Step-by-Step Instructions



  • Step 1. Lie down inverted ( on the base of your stomach) relaxing straight.


  • Step 2. Now bring your palms close to your lying down face on either side. Your eyes must look straight and your face also aligned looking straight.


  • Step 3. With your palms down and looking straight gently start lifting your upper torso with the help of your arms.


  • Step 4. Keep moving and looking straight until you can stretch your upper body to maximum possible ( comfortably).


  • Step 5. In this position, your upper body is looking straight erect while you also look straight while your lower body continues to relax on the ground..


  • Step 6. This position hence attained visualizes the cobra’s sitting up position. Stay in this posture for a few breathing cycles.


  • Step 7. Now slowly come out of it by relaxing the stretched upper body back on the ground as previously you did. Relax for a while.

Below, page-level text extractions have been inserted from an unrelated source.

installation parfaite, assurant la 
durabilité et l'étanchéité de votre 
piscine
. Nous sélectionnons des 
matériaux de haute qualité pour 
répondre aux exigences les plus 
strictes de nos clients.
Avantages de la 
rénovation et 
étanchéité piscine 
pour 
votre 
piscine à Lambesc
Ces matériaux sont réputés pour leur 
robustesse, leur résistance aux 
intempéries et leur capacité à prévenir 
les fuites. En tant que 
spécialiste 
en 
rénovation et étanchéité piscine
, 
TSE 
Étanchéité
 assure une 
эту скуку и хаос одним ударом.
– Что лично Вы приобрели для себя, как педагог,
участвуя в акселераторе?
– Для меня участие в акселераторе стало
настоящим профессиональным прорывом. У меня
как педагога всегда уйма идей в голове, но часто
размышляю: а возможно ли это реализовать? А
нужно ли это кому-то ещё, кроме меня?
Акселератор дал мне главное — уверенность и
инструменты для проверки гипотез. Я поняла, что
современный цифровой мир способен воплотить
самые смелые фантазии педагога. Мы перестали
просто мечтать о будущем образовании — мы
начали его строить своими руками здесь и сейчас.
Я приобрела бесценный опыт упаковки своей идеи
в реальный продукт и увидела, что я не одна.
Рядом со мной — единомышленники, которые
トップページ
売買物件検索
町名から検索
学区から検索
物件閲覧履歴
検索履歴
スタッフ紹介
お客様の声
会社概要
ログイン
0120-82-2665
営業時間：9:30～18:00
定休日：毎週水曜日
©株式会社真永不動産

Health Benefits of Bhujangasana:



  • 1. An excellent posture for anyone suffering from back pain issues.

  • 2. Relaxes and rejuvenates the spinal column.

  • 3. The upper body muscles are stretched and cleansed especially abdominal, arms and chest muscles.

  • 4. It enhances the capacity of your thigh muscles as well as your biceps and triceps.

  • 5. It helps to relieve stress and fatigue.

  • 6. Keeps your spine fit and formidable from day to day stress during routine work.



  • Precautions:



    • 1. Avoid practicing the posture in swift movements rather go gentle and calm.

    • 2. In case of any chest congestion or chronic pains of the torso avoid doing it.

    • 3. Don’t overstretch the neck or even continue stretching further as it is not required.